Articles & Publications 05.02.18

And The Defense Wins: Shareholders Jason Eckerly, William Mahoney, Madina Axelrod, and Steven Rosenblatt Featured in The Voice

The Voice, DRI's Weekly e-Newsletter

DRI members Jason Eckerly, William Mahoney, Madina Axelrod, and Steven Rosenblatt, shareholders in Segal McCambridge Singer & Mahoney’s Chicago and New York City offices, recently won motions to exclude two experts, as well as summary judgment on all counts brought against their pump manufacturing client. Plaintiff filed suit on seven counts, including strict and negligent product liability, breach of express warranty, breach of implied warranty, breach of third party contract, and a claim for damages pursuant to Connecticut’s Unfair Trade Practice Act (CUTPLA). Plaintiff sought punitive damages and attorney’s fees and costs.

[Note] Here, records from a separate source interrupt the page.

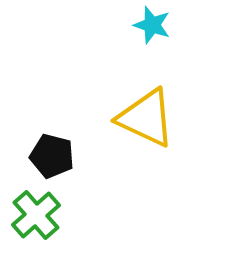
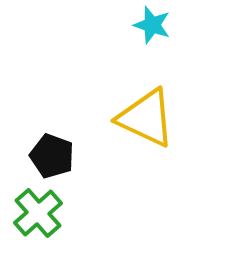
black pentagon: rotated 6 degrees clockwise
green cross: moved 2 px right, 2 px up
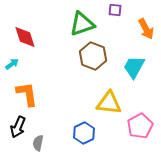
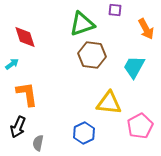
brown hexagon: moved 1 px left, 1 px up; rotated 12 degrees counterclockwise
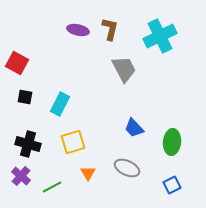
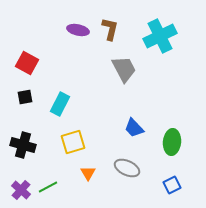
red square: moved 10 px right
black square: rotated 21 degrees counterclockwise
black cross: moved 5 px left, 1 px down
purple cross: moved 14 px down
green line: moved 4 px left
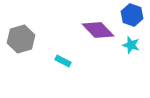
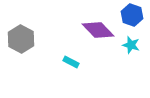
gray hexagon: rotated 16 degrees counterclockwise
cyan rectangle: moved 8 px right, 1 px down
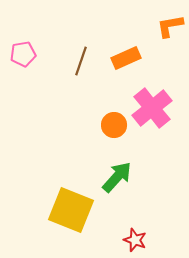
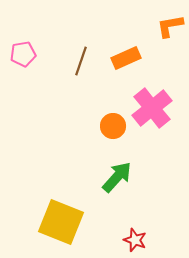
orange circle: moved 1 px left, 1 px down
yellow square: moved 10 px left, 12 px down
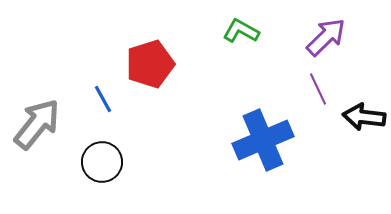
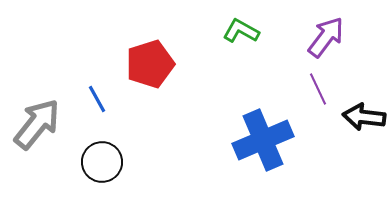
purple arrow: rotated 9 degrees counterclockwise
blue line: moved 6 px left
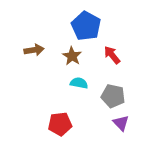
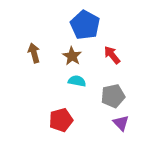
blue pentagon: moved 1 px left, 1 px up
brown arrow: moved 3 px down; rotated 96 degrees counterclockwise
cyan semicircle: moved 2 px left, 2 px up
gray pentagon: rotated 25 degrees counterclockwise
red pentagon: moved 1 px right, 4 px up; rotated 10 degrees counterclockwise
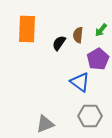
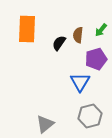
purple pentagon: moved 2 px left; rotated 15 degrees clockwise
blue triangle: rotated 25 degrees clockwise
gray hexagon: rotated 15 degrees counterclockwise
gray triangle: rotated 18 degrees counterclockwise
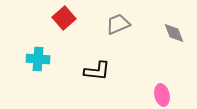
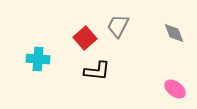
red square: moved 21 px right, 20 px down
gray trapezoid: moved 2 px down; rotated 40 degrees counterclockwise
pink ellipse: moved 13 px right, 6 px up; rotated 40 degrees counterclockwise
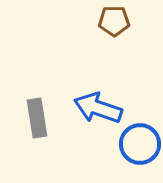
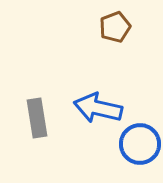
brown pentagon: moved 1 px right, 6 px down; rotated 20 degrees counterclockwise
blue arrow: rotated 6 degrees counterclockwise
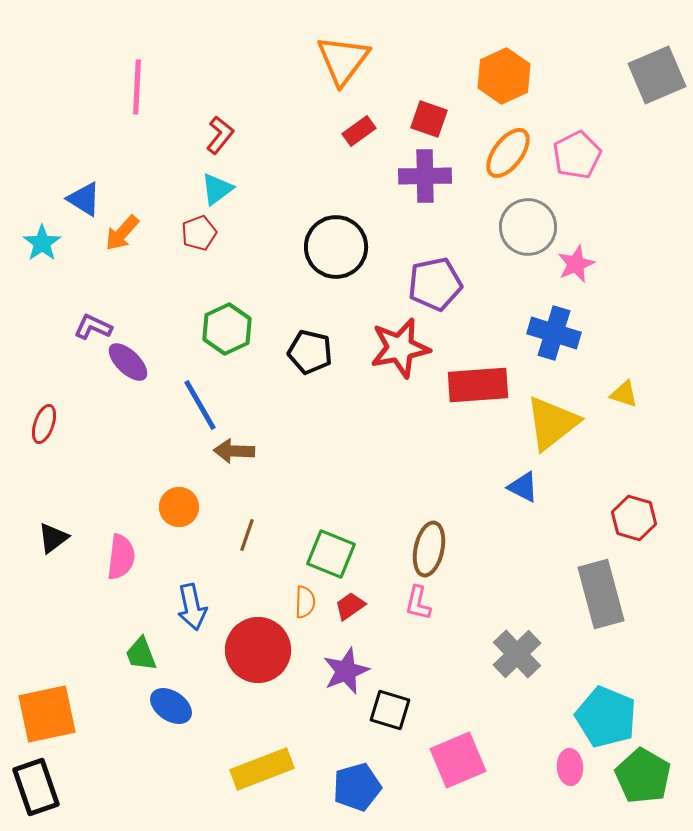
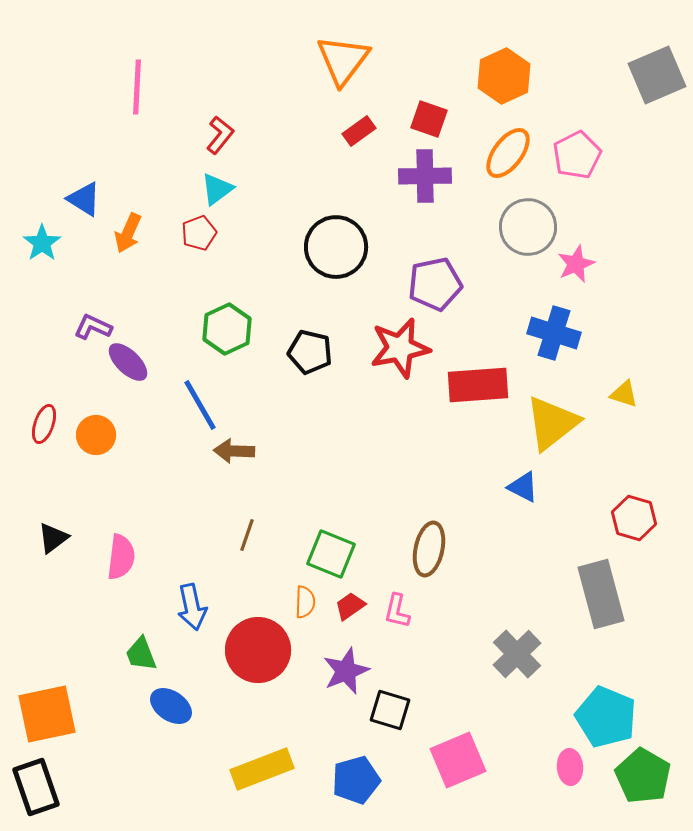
orange arrow at (122, 233): moved 6 px right; rotated 18 degrees counterclockwise
orange circle at (179, 507): moved 83 px left, 72 px up
pink L-shape at (418, 603): moved 21 px left, 8 px down
blue pentagon at (357, 787): moved 1 px left, 7 px up
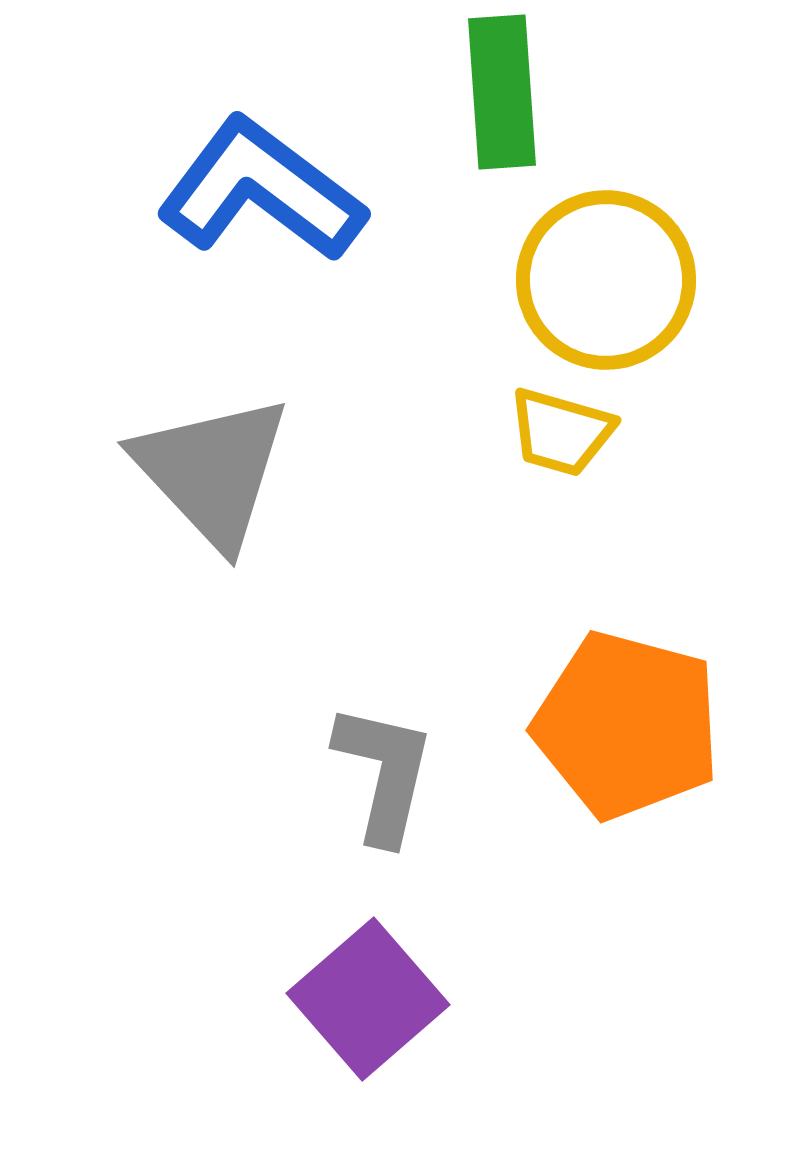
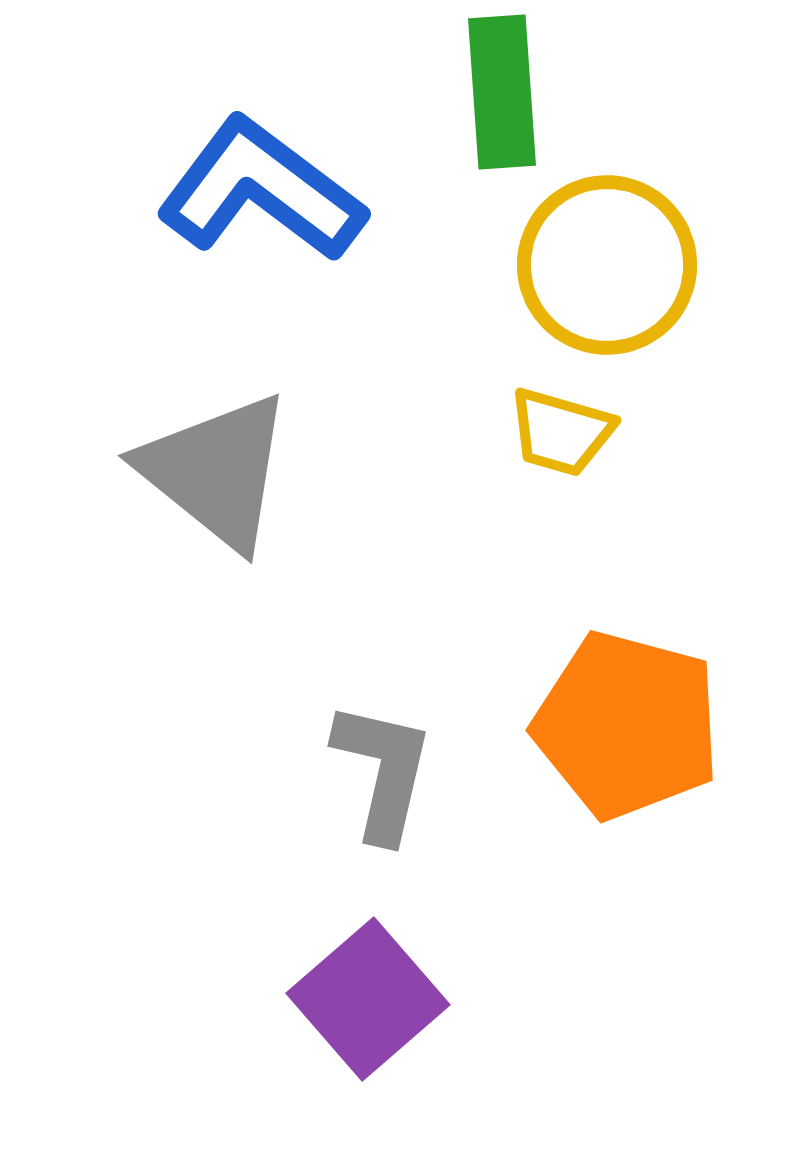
yellow circle: moved 1 px right, 15 px up
gray triangle: moved 4 px right; rotated 8 degrees counterclockwise
gray L-shape: moved 1 px left, 2 px up
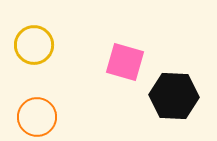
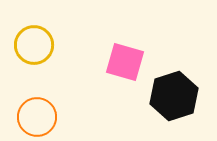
black hexagon: rotated 21 degrees counterclockwise
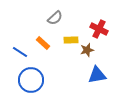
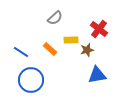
red cross: rotated 12 degrees clockwise
orange rectangle: moved 7 px right, 6 px down
blue line: moved 1 px right
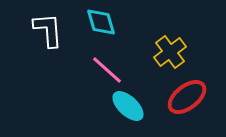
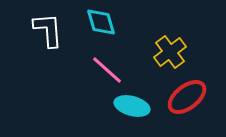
cyan ellipse: moved 4 px right; rotated 28 degrees counterclockwise
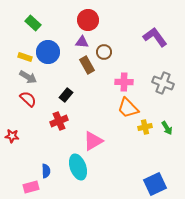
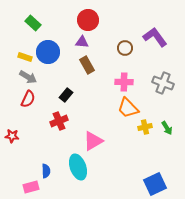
brown circle: moved 21 px right, 4 px up
red semicircle: rotated 72 degrees clockwise
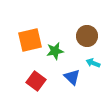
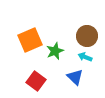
orange square: rotated 10 degrees counterclockwise
green star: rotated 12 degrees counterclockwise
cyan arrow: moved 8 px left, 6 px up
blue triangle: moved 3 px right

In support of its case, Plaintiff disclosed two experts to testify regarding the alleged defective design of the pumps. Defendant argued the design defect expert’s report and use of a methodologically flawed survey and reliance on undisclosed facts rendered the expert’s report and testimony inadmissible. It further noted the expert failed to review critical materials regarding the pumps’ operation and maintenance when reaching her opinion. As to Plaintiff’s damages expert, Defendant argued the opinions impermissibly relied on assumptions with no factual support or expert analysis. Specifically noting the damages amounts were information provided by Plaintiff. The court agreed, barring both of Plaintiff’s experts. After barring Plaintiff’s experts, the court agreed that this is the type of complex case requiring an expert opinion as to defect and as to feasible alternative design. Absent admissible expert testimony combined with the undisputed fact that Defendant’s pumps complied with the project specifications, the court granted summary judgment on Plaintiff’s strict and negligent product liability counts. Further, the court found Defendant’s warranty was “clear, conspicuous, and enforceable,” and granted summary judgment on Plaintiff’s breach of express liability count. The court also found the executed purchase order expressly excluded any and all implied warranties counts. Finally, the court held Plaintiff’s breach of contract and statutory claims under the CUTPA were barred by the Product Liability Statute’s exclusivity clause which prevents double recovery. The court went even further to note that even if these claims were not barred they would still fail as Plaintiff was unable to provide any evidence as to the pumps’ defectiveness.

The case is Water Pollution Control Authority of the City of Norwalk v. Flowserve, US Inc. v. Gilbane Building Co., case number: 3:14-cv-00549-VLB, in the U.S. District Court for the District of Connecticut.